Some 55 philosophers, economists, and historians were told last week they’d be unable to travel to this month’s Latin American Studies Association congress in San Juan. Visa requests for four academics were still pending, said Sheryl Lutjens, an American political science professor at Northern Arizona University.

“These people represent strong scholars who think critically and who are often experts in their area where there are no others,” said Lutjens, who co-chairs the association’s Cuba section and is currently visiting the country. “This is alarming.”

Academic exchange between Cuba and the United States has diminished over the last two years since the administration of President Bush started tightening long-standing trade and travel regulations against the island’s communist government.
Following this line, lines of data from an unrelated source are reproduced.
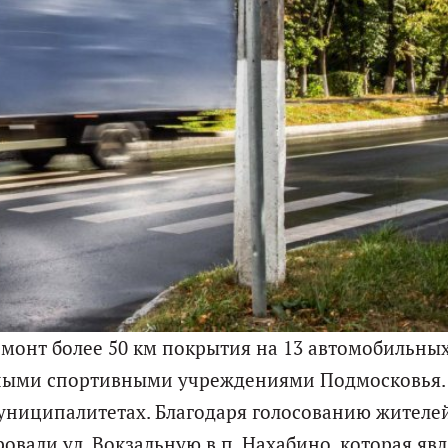
монт более 50 км покрытия на 13 автомобильны
ичными спортивными учреждениями Подмосковья.
униципалитетах. Благодаря голосованию жителе
овали ул. Вокзальную в п. Нахабино, которая явл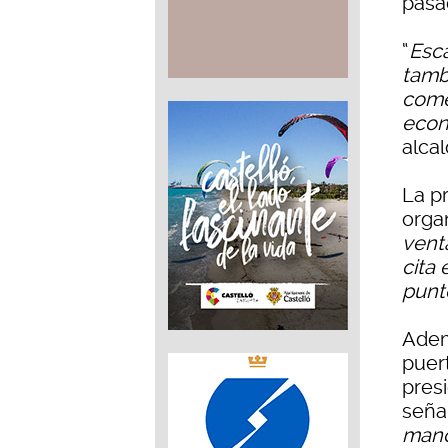
pasa
“
Esca
tamb
come
econ
alcal
La pr
orga
vent
cita 
punt
Adem
puer
pres
seña
mano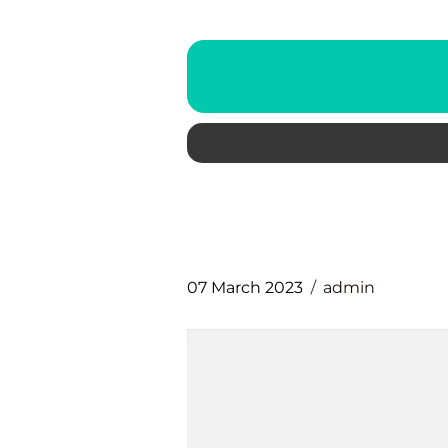
07 March 2023
admin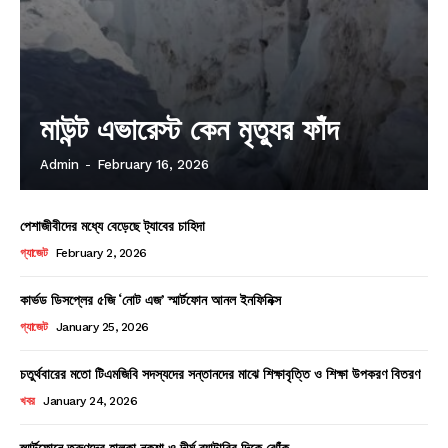
মাউন্ট এভারেস্ট কেন মৃত্যুর ফাঁদ
Admin
-
February 16, 2026
পেশাজীবীদের মধ্যে বেড়েছে ট্যাবের চাহিদা
গ্যাজেট
February 2, 2026
কার্ভড ডিসপ্লের ৫জি ‘নোট এজ’ স্মার্টফোন আনল ইনফিনিক্স
গ্যাজেট
January 25, 2026
চতুর্থবারের মতো টিএমজিবি সদস্যদের সন্তানদের মাঝে শিক্ষাবৃত্তি ও শিক্ষা উপকরণ বিতরণ
খবর
January 24, 2026
স্মার্টফোনে তরুণদের হালকা নকশা ও দীর্ঘ ব্যাটারির দিকে ঝোঁক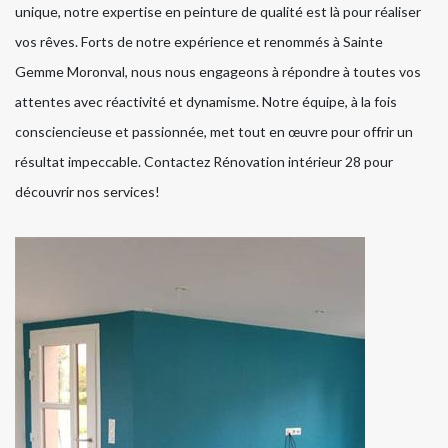
unique, notre expertise en peinture de qualité est là pour réaliser
vos rêves. Forts de notre expérience et renommés à Sainte
Gemme Moronval, nous nous engageons à répondre à toutes vos
attentes avec réactivité et dynamisme. Notre équipe, à la fois
consciencieuse et passionnée, met tout en œuvre pour offrir un
résultat impeccable. Contactez Rénovation intérieur 28 pour
découvrir nos services!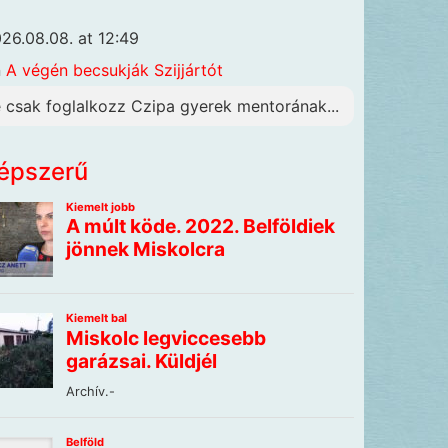
26.08.08. at 12:49
n
A végén becsukják Szijjártót
e csak foglalkozz Czipa gyerek mentorának...
épszerű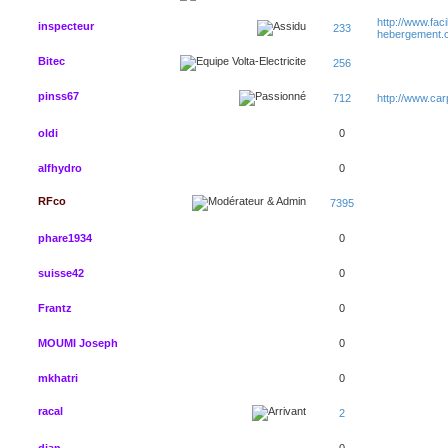
http://www.faci
inspecteur
233
hebergement.
Bitec
256
pinss67
712
http://www.ca
oldi
0
alfhydro
0
RFco
7395
phare1934
0
suisse42
0
Frantz
0
MOUMI Joseph
0
mkhatri
0
racal
2
djan
0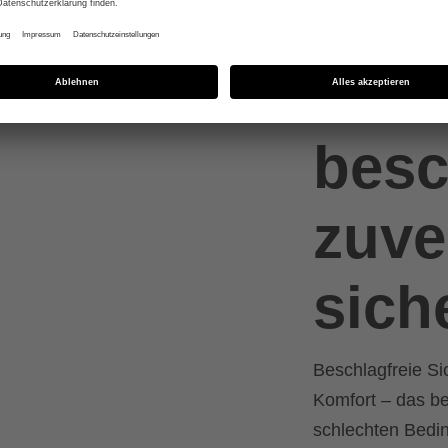
besc
zuve
sich
Beschlagfreie Sic
Komfort – das be
schlechten Bedi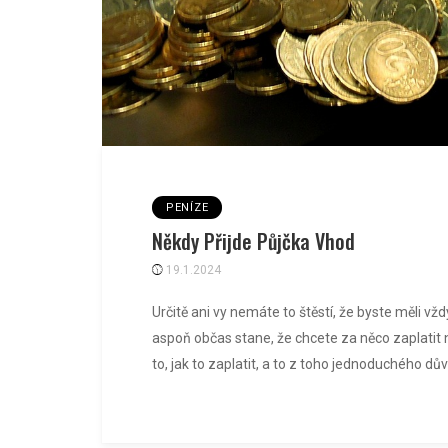
PENÍZE
Někdy Přijde Půjčka Vhod
19.1.2024
Určitě ani vy nemáte to štěstí, že byste měli vždy
aspoň občas stane, že chcete za něco zaplatit 
to, jak to zaplatit, a to z toho jednoduchého dů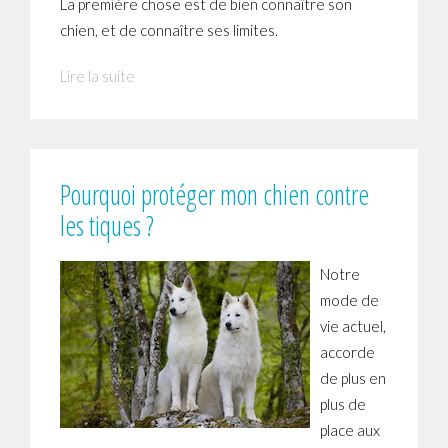
La première chose est de bien connaître son
chien, et de connaître ses limites.
Lire la suite
Pourquoi protéger mon chien contre
les tiques ?
Notre
mode de
vie actuel,
accorde
de plus en
plus de
place aux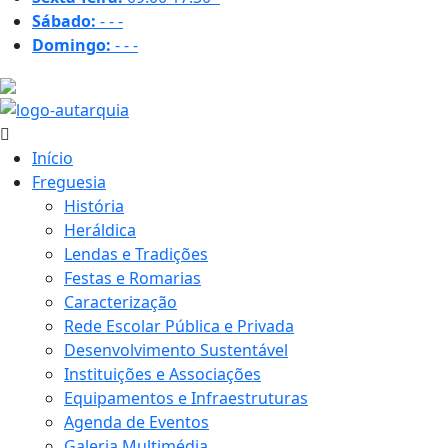
Sábado:
-
-
-
Domingo:
-
-
-
26.6 ºC
Início
Freguesia
História
Heráldica
Lendas e Tradições
Festas e Romarias
Caracterização
Rede Escolar Pública e Privada
Desenvolvimento Sustentável
Instituições e Associações
Equipamentos e Infraestruturas
Agenda de Eventos
Galeria Multimédia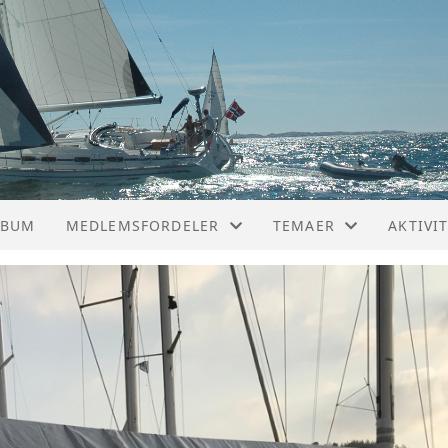
LBUM
MEDLEMSFORDELER
TEMAER
AKTIVI
SAMARBEIDSAVTALER
UTSTYR OG RESERVED
FELLES
NYTTIGE LINKER
VESTLA
SEILTRIM
REGATTASEILING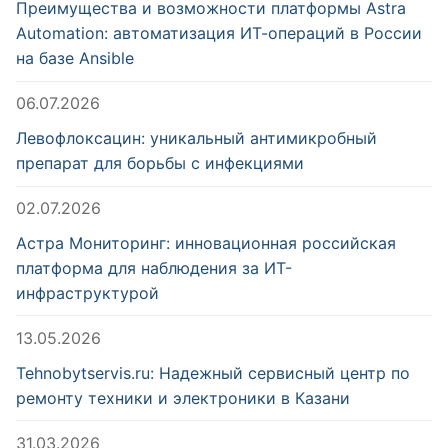
Преимущества и возможности платформы Astra
Automation: автоматизация ИТ-операций в России
на базе Ansible
06.07.2026
Левофлоксацин: уникальный антимикробный
препарат для борьбы с инфекциями
02.07.2026
Астра Мониторинг: инновационная российская
платформа для наблюдения за ИТ-
инфраструктурой
13.05.2026
Tehnobytservis.ru: Надежный сервисный центр по
ремонту техники и электроники в Казани
31.03.2026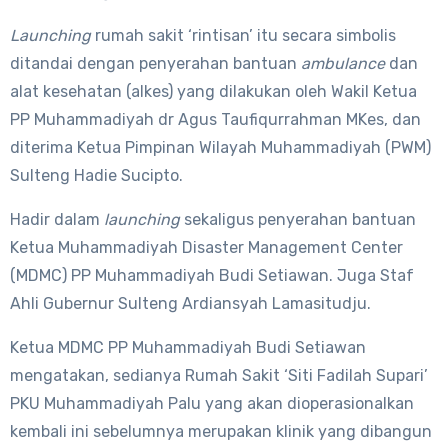
Launching
rumah sakit ‘rintisan’ itu secara simbolis
ditandai dengan penyerahan bantuan
ambulance
dan
alat kesehatan (alkes) yang dilakukan oleh Wakil Ketua
PP Muhammadiyah dr Agus Taufiqurrahman MKes, dan
diterima Ketua Pimpinan Wilayah Muhammadiyah (PWM)
Sulteng Hadie Sucipto.
Hadir dalam
launching
sekaligus penyerahan bantuan
Ketua Muhammadiyah Disaster Management Center
(MDMC) PP Muhammadiyah Budi Setiawan. Juga Staf
Ahli Gubernur Sulteng Ardiansyah Lamasitudju.
Ketua MDMC PP Muhammadiyah Budi Setiawan
mengatakan, sedianya Rumah Sakit ‘Siti Fadilah Supari’
PKU Muhammadiyah Palu yang akan dioperasionalkan
kembali ini sebelumnya merupakan klinik yang dibangun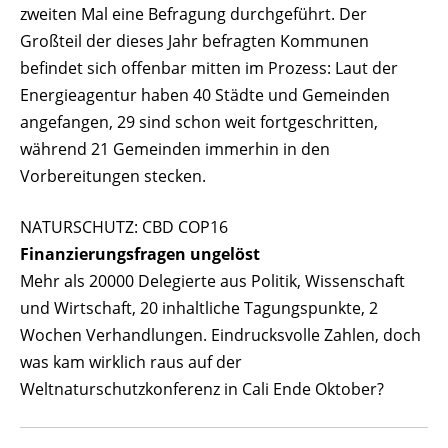
zweiten Mal eine Befragung durchgeführt. Der
Großteil der dieses Jahr befragten Kommunen
befindet sich offenbar mitten im Prozess: Laut der
Energieagentur haben 40 Städte und Gemeinden
angefangen, 29 sind schon weit fortgeschritten,
während 21 Gemeinden immerhin in den
Vorbereitungen stecken.
NATURSCHUTZ: CBD COP16
Finanzierungsfragen ungelöst
Mehr als 20000 Delegierte aus Politik, Wissenschaft
und Wirtschaft, 20 inhaltliche Tagungspunkte, 2
Wochen Verhandlungen. Eindrucksvolle Zahlen, doch
was kam wirklich raus auf der
Weltnaturschutzkonferenz in Cali Ende Oktober?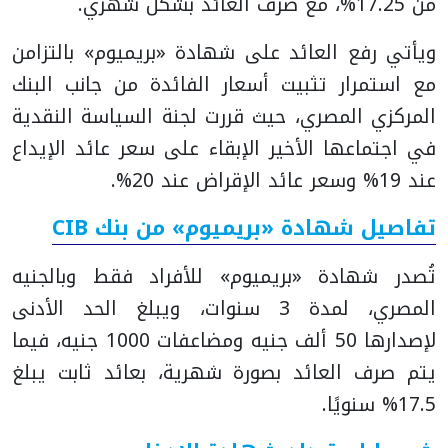
من 17.25%، مع صرف العائد بشكل شهري.
ويأتي رفع العائد على شهادة «بريميوم» بالتزامن
مع استمرار تثبيت أسعار الفائدة من جانب البنك
المركزي المصري، حيث قررت لجنة السياسة النقدية
في اجتماعها الأخير الإبقاء على سعر عائد الإيداع
عند 19% وسعر عائد الإقراض عند 20%.
تفاصيل شهادة «بريميوم» من بنك CIB
تُصدر شهادة «بريميوم» للأفراد فقط وبالجنيه
المصري، لمدة 3 سنوات، ويبلغ الحد الأدنى
لإصدارها 50 ألف جنيه ومضاعفات 1000 جنيه، فيما
يتم صرف العائد بصورة شهرية، بعائد ثابت يبلغ
17.5% سنويًا.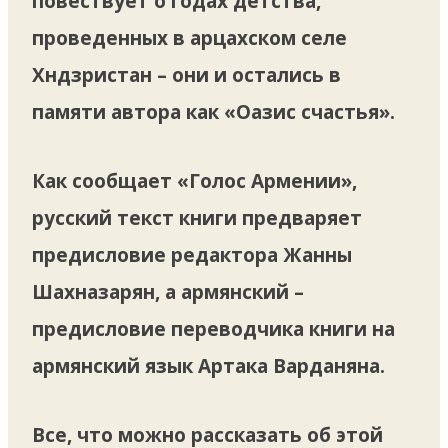
повествует о годах детства,
проведенных в арцахском селе
Хндзристан – они и остались в
памяти автора как «Оазис счастья».
Как сообщает «Голос Армении»,
русский текст книги предваряет
предисловие редактора Жанны
Шахназарян, а армянский –
предисловие переводчика книги на
армянский язык Артака Варданяна.
Все, что можно рассказать об этой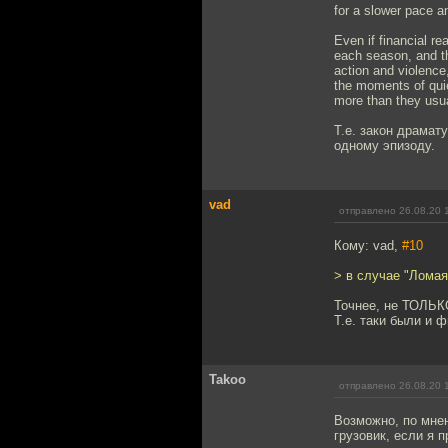
for a slower pace a
Even if financial re
each season, and th
action and violence,
the moments of qui
more than they usual
Т.е. закон драмату
одному эпизоду.
vad
отправлено 26.08.20 
Кому: vad,
#10
> в случае "Ломая
Точнее, не ТОЛЬКО
Т.е. таки были и 
Takoo
отправлено 26.08.20 
Возможно, по мнен
грузовик, если я 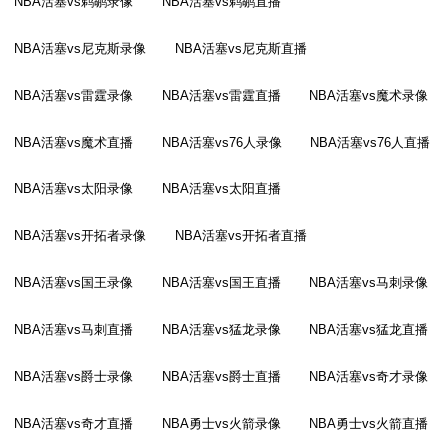
NBA活塞vs鹈鹕录像
NBA活塞vs鹈鹕直播
NBA活塞vs尼克斯录像
NBA活塞vs尼克斯直播
NBA活塞vs雷霆录像
NBA活塞vs雷霆直播
NBA活塞vs魔术录像
NBA活塞vs魔术直播
NBA活塞vs76人录像
NBA活塞vs76人直播
NBA活塞vs太阳录像
NBA活塞vs太阳直播
NBA活塞vs开拓者录像
NBA活塞vs开拓者直播
NBA活塞vs国王录像
NBA活塞vs国王直播
NBA活塞vs马刺录像
NBA活塞vs马刺直播
NBA活塞vs猛龙录像
NBA活塞vs猛龙直播
NBA活塞vs爵士录像
NBA活塞vs爵士直播
NBA活塞vs奇才录像
NBA活塞vs奇才直播
NBA勇士vs火箭录像
NBA勇士vs火箭直播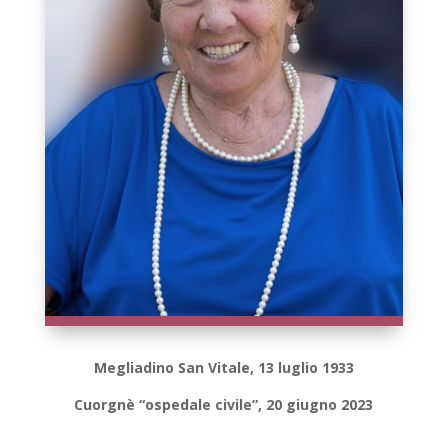
Megliadino San Vitale, 13 luglio 1933
Cuorgnè “ospedale civile”, 20 giugno 2023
The “Cubans not welcome” message has reached new and broader extremes in recent months. The U.S. government provoked outrage after denying Cuba participation in this month’s World Baseball Classic - a decision that was later reversed. U.S. officials also pressured a major U.S.-owned hotel in Mexico City to kick out 16 Cuban officials attending a meeting with U.S. oil executives in February.

Fewer American scholars are traveling to Cuba, too, wary of complicated U.S. rules that can lead to hefty fines and punishment if broken.

“They have been dissuaded by the new regulations,” Lutjens said of other professors and researchers. “People are, I think, confused and perhaps even frightened by the thought that they might be doing something that’s not permitted.”

Milagros Martinez, a Cuban political scientist at the University of Havana, said about 30 American scholars used to be conducting research in Cuba each month, but now it’s down to about two per month.

The Latin American Studies Association, known as LASA, is the largest professional grouping bringing together people and institutions to study the region. Its international congress, held every 18 months, is the world’s leading forum for academic discussion on Latin America and the Caribbean. The association has more than 5,000 members.

Nearly 100 Cubans attended the LASA congress in Miami in 2000; more than 80 attended in 2001 in Washington and 67 attended in 2003 in Dallas. None attended the October 2004 congress in Las Vegas, where U.S. visas were denied for more than 60 scholars.

Lutjens said that in its rejection of the latest Cuban requests, the United States cited Section 212f of U.S. Immigration and Naturalization Law, which states that the American president can prohibit entry to foreigners when their visits are deemed “detrimental to the interests of the United States.”

U.S. officials in Havana have not made any statements about the latest denials, and generally cite a policy prohibiting comment on individual visa cases.